**Data provided**:
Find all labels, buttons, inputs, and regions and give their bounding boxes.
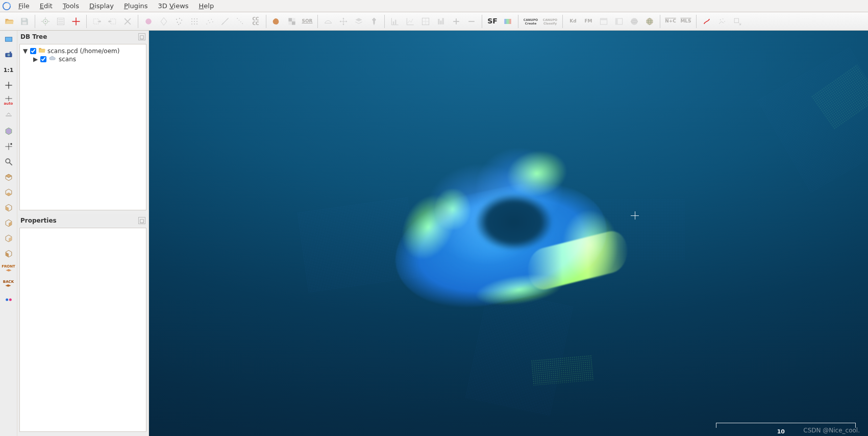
cube-back-icon[interactable]	[2, 247, 15, 260]
plus-move-icon[interactable]	[2, 140, 15, 153]
properties-panel[interactable]	[19, 228, 146, 432]
open-icon[interactable]	[2, 14, 16, 29]
fm-icon[interactable]: FM	[581, 14, 596, 29]
chart-l-icon[interactable]	[388, 14, 402, 29]
db-tree[interactable]: ▼ scans.pcd (/home/oem) ▶ scans	[19, 44, 146, 210]
sf-grad-icon[interactable]	[501, 14, 515, 29]
globe-gray-icon[interactable]	[627, 14, 641, 29]
tree-collapse-icon[interactable]: ▶	[33, 56, 38, 63]
primitive-icon[interactable]	[269, 14, 284, 29]
tree-item-label: scans	[59, 56, 76, 63]
checker-icon[interactable]	[285, 14, 299, 29]
diag-up-icon[interactable]	[218, 14, 232, 29]
svg-rect-67	[600, 18, 607, 20]
menu-file[interactable]: File	[13, 1, 35, 11]
toolbar-sep	[518, 15, 518, 28]
svg-point-37	[209, 22, 210, 23]
plus-cursor-icon[interactable]	[2, 79, 15, 92]
sor-icon[interactable]: SOR	[300, 14, 314, 29]
svg-point-33	[194, 23, 195, 25]
cube-right-icon[interactable]	[2, 216, 15, 230]
list-icon[interactable]	[54, 14, 68, 29]
svg-point-43	[237, 18, 238, 19]
db-tree-undock-icon[interactable]: ◻	[138, 33, 145, 40]
camera-icon[interactable]	[2, 48, 15, 61]
align-in-icon[interactable]	[90, 14, 104, 29]
svg-point-24	[180, 22, 181, 23]
tree-row-cloud[interactable]: ▶ scans	[21, 55, 145, 63]
delete-icon[interactable]	[120, 14, 135, 29]
menu-edit[interactable]: Edit	[35, 1, 58, 11]
cc-align-icon[interactable]: CC CC	[249, 14, 263, 29]
svg-rect-69	[615, 18, 617, 25]
menu-tools[interactable]: Tools	[58, 1, 84, 11]
kd-icon[interactable]: Kd	[566, 14, 580, 29]
svg-rect-1	[22, 18, 26, 20]
canupo-create-icon[interactable]: CANUPO Create	[522, 14, 540, 29]
tree-expand-icon[interactable]: ▼	[23, 47, 28, 55]
viewport-3d[interactable]: 10 CSDN @Nice_cool.	[149, 31, 868, 436]
svg-rect-48	[292, 21, 295, 25]
properties-title-label: Properties	[20, 217, 57, 224]
cube-bottom-icon[interactable]	[2, 186, 15, 199]
chart-grid-icon[interactable]	[418, 14, 433, 29]
chart-stack-icon[interactable]	[434, 14, 448, 29]
s-curve-icon[interactable]	[700, 14, 714, 29]
tree-checkbox[interactable]	[30, 48, 36, 54]
ortho-arrows-icon[interactable]	[2, 109, 15, 123]
menu-3dviews[interactable]: 3D Views	[153, 1, 194, 11]
panel1-icon[interactable]	[597, 14, 611, 29]
properties-undock-icon[interactable]: ◻	[138, 217, 145, 224]
move-icon[interactable]	[336, 14, 351, 29]
zoom-icon[interactable]	[2, 155, 15, 168]
point-pick-icon[interactable]	[38, 14, 53, 29]
toolbar-sep	[660, 15, 660, 28]
one-to-one-icon[interactable]: 1:1	[2, 63, 15, 77]
toolbar-sep	[35, 15, 35, 28]
canupo-classify-icon[interactable]: CANUPO Classify	[541, 14, 559, 29]
globe-stripes-icon[interactable]	[642, 14, 657, 29]
app-icon	[2, 2, 11, 11]
dots-icon[interactable]	[172, 14, 186, 29]
target-cross-icon[interactable]	[69, 14, 83, 29]
menu-help[interactable]: Help	[194, 1, 219, 11]
sf-text-icon[interactable]: SF	[485, 14, 500, 29]
front-label-icon[interactable]: FRONT	[2, 262, 15, 276]
cube-front-icon[interactable]	[2, 232, 15, 245]
svg-point-26	[191, 18, 192, 19]
sphere-icon[interactable]	[141, 14, 156, 29]
back-label-icon[interactable]: BACK	[2, 278, 15, 291]
save-icon[interactable]	[17, 14, 32, 29]
cube-left-icon[interactable]	[2, 201, 15, 214]
align-out-icon[interactable]	[105, 14, 119, 29]
svg-point-36	[208, 20, 209, 21]
menu-plugins[interactable]: Plugins	[119, 1, 153, 11]
pin-icon[interactable]	[367, 14, 381, 29]
grid-dots-icon[interactable]	[187, 14, 202, 29]
panel2-icon[interactable]	[612, 14, 626, 29]
watermark: CSDN @Nice_cool.	[803, 427, 860, 434]
layers-icon[interactable]	[352, 14, 366, 29]
tree-row-file[interactable]: ▼ scans.pcd (/home/oem)	[21, 46, 145, 55]
nplusc-icon[interactable]: N+C	[663, 14, 678, 29]
scatter-icon[interactable]	[203, 14, 217, 29]
diamond-icon[interactable]	[157, 14, 171, 29]
export-tool-icon[interactable]	[730, 14, 745, 29]
flickr-icon[interactable]	[2, 293, 15, 306]
tree-checkbox[interactable]	[40, 56, 46, 62]
svg-point-23	[177, 21, 178, 22]
rect-view-icon[interactable]	[2, 33, 15, 46]
plus-icon[interactable]	[449, 14, 463, 29]
plus-auto-icon[interactable]: auto	[2, 94, 15, 107]
mls-icon[interactable]: MLS	[679, 14, 693, 29]
svg-point-80	[7, 54, 10, 56]
toolbar-sep	[317, 15, 318, 28]
cube-top-icon[interactable]	[2, 171, 15, 184]
measure-icon[interactable]	[321, 14, 335, 29]
diag-down-icon[interactable]	[233, 14, 247, 29]
scan-tool-icon[interactable]	[715, 14, 729, 29]
cube-fill-icon[interactable]	[2, 125, 15, 138]
chart-axes-icon[interactable]	[403, 14, 417, 29]
minus-icon[interactable]	[464, 14, 479, 29]
menu-display[interactable]: Display	[84, 1, 119, 11]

**What to work on**:
From the first line to the last, repeat the records above exactly, leaving out the pictures.

**Solution to this problem**:
Find all labels, buttons, inputs, and regions and give their bounding boxes.
cube-back-icon[interactable]	[2, 247, 15, 260]
plus-move-icon[interactable]	[2, 140, 15, 153]
properties-panel[interactable]	[19, 228, 146, 432]
open-icon[interactable]	[2, 14, 16, 29]
fm-icon[interactable]: FM	[581, 14, 596, 29]
chart-l-icon[interactable]	[388, 14, 402, 29]
db-tree[interactable]: ▼ scans.pcd (/home/oem) ▶ scans	[19, 44, 146, 210]
sf-grad-icon[interactable]	[501, 14, 515, 29]
globe-gray-icon[interactable]	[627, 14, 641, 29]
tree-collapse-icon[interactable]: ▶	[33, 56, 38, 63]
primitive-icon[interactable]	[269, 14, 284, 29]
tree-item-label: scans	[59, 56, 76, 63]
checker-icon[interactable]	[285, 14, 299, 29]
diag-up-icon[interactable]	[218, 14, 232, 29]
svg-rect-67	[600, 18, 607, 20]
menu-file[interactable]: File	[13, 1, 35, 11]
toolbar-sep	[518, 15, 518, 28]
svg-point-37	[209, 22, 210, 23]
plus-cursor-icon[interactable]	[2, 79, 15, 92]
sor-icon[interactable]: SOR	[300, 14, 314, 29]
svg-point-33	[194, 23, 195, 25]
cube-right-icon[interactable]	[2, 216, 15, 230]
list-icon[interactable]	[54, 14, 68, 29]
svg-point-43	[237, 18, 238, 19]
db-tree-undock-icon[interactable]: ◻	[138, 33, 145, 40]
camera-icon[interactable]	[2, 48, 15, 61]
align-in-icon[interactable]	[90, 14, 104, 29]
svg-point-24	[180, 22, 181, 23]
tree-row-cloud[interactable]: ▶ scans	[21, 55, 145, 63]
delete-icon[interactable]	[120, 14, 135, 29]
menu-edit[interactable]: Edit	[35, 1, 58, 11]
cc-align-icon[interactable]: CC CC	[249, 14, 263, 29]
svg-rect-69	[615, 18, 617, 25]
menu-tools[interactable]: Tools	[58, 1, 84, 11]
kd-icon[interactable]: Kd	[566, 14, 580, 29]
svg-rect-1	[22, 18, 26, 20]
canupo-create-icon[interactable]: CANUPO Create	[522, 14, 540, 29]
tree-expand-icon[interactable]: ▼	[23, 47, 28, 55]
viewport-3d[interactable]: 10 CSDN @Nice_cool.	[149, 31, 868, 436]
svg-rect-48	[292, 21, 295, 25]
properties-title-label: Properties	[20, 217, 57, 224]
cube-bottom-icon[interactable]	[2, 186, 15, 199]
chart-grid-icon[interactable]	[418, 14, 433, 29]
chart-stack-icon[interactable]	[434, 14, 448, 29]
s-curve-icon[interactable]	[700, 14, 714, 29]
tree-checkbox[interactable]	[30, 48, 36, 54]
ortho-arrows-icon[interactable]	[2, 109, 15, 123]
menu-3dviews[interactable]: 3D Views	[153, 1, 194, 11]
panel1-icon[interactable]	[597, 14, 611, 29]
properties-undock-icon[interactable]: ◻	[138, 217, 145, 224]
move-icon[interactable]	[336, 14, 351, 29]
zoom-icon[interactable]	[2, 155, 15, 168]
point-pick-icon[interactable]	[38, 14, 53, 29]
toolbar-sep	[660, 15, 660, 28]
one-to-one-icon[interactable]: 1:1	[2, 63, 15, 77]
toolbar-sep	[35, 15, 35, 28]
canupo-classify-icon[interactable]: CANUPO Classify	[541, 14, 559, 29]
globe-stripes-icon[interactable]	[642, 14, 657, 29]
app-icon	[2, 2, 11, 11]
dots-icon[interactable]	[172, 14, 186, 29]
target-cross-icon[interactable]	[69, 14, 83, 29]
menu-help[interactable]: Help	[194, 1, 219, 11]
sf-text-icon[interactable]: SF	[485, 14, 500, 29]
front-label-icon[interactable]: FRONT	[2, 262, 15, 276]
cube-front-icon[interactable]	[2, 232, 15, 245]
svg-point-26	[191, 18, 192, 19]
sphere-icon[interactable]	[141, 14, 156, 29]
back-label-icon[interactable]: BACK	[2, 278, 15, 291]
save-icon[interactable]	[17, 14, 32, 29]
cube-left-icon[interactable]	[2, 201, 15, 214]
align-out-icon[interactable]	[105, 14, 119, 29]
svg-point-36	[208, 20, 209, 21]
menu-plugins[interactable]: Plugins	[119, 1, 153, 11]
pin-icon[interactable]	[367, 14, 381, 29]
grid-dots-icon[interactable]	[187, 14, 202, 29]
panel2-icon[interactable]	[612, 14, 626, 29]
watermark: CSDN @Nice_cool.	[803, 427, 860, 434]
layers-icon[interactable]	[352, 14, 366, 29]
tree-row-file[interactable]: ▼ scans.pcd (/home/oem)	[21, 46, 145, 55]
nplusc-icon[interactable]: N+C	[663, 14, 678, 29]
scatter-icon[interactable]	[203, 14, 217, 29]
diamond-icon[interactable]	[157, 14, 171, 29]
export-tool-icon[interactable]	[730, 14, 745, 29]
flickr-icon[interactable]	[2, 293, 15, 306]
tree-checkbox[interactable]	[40, 56, 46, 62]
svg-point-23	[177, 21, 178, 22]
rect-view-icon[interactable]	[2, 33, 15, 46]
plus-icon[interactable]	[449, 14, 463, 29]
plus-auto-icon[interactable]: auto	[2, 94, 15, 107]
mls-icon[interactable]: MLS	[679, 14, 693, 29]
svg-point-80	[7, 54, 10, 56]
toolbar-sep	[317, 15, 318, 28]
cube-top-icon[interactable]	[2, 171, 15, 184]
measure-icon[interactable]	[321, 14, 335, 29]
diag-down-icon[interactable]	[233, 14, 247, 29]
scan-tool-icon[interactable]	[715, 14, 729, 29]
cube-fill-icon[interactable]	[2, 125, 15, 138]
chart-axes-icon[interactable]	[403, 14, 417, 29]
minus-icon[interactable]	[464, 14, 479, 29]
menu-display[interactable]: Display	[84, 1, 119, 11]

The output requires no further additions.